* What is needed *
Skip the pictures, and retype the data below in full, exactly.

-- Given material follows --

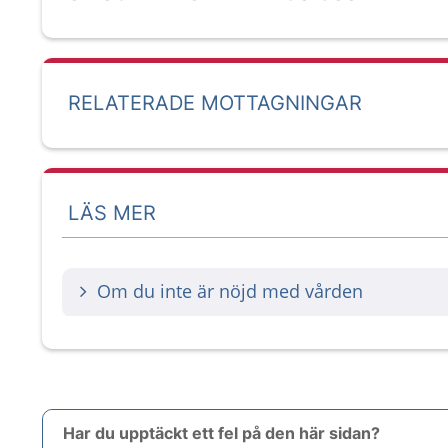
RELATERADE MOTTAGNINGAR
LÄS MER
Om du inte är nöjd med vården
Har du upptäckt ett fel på den här sidan?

-- Given material concluded --

* Answer box *
RELATERADE MOTTAGNINGAR
LÄS MER
Om du inte är nöjd med vården
Har du upptäckt ett fel på den här sidan?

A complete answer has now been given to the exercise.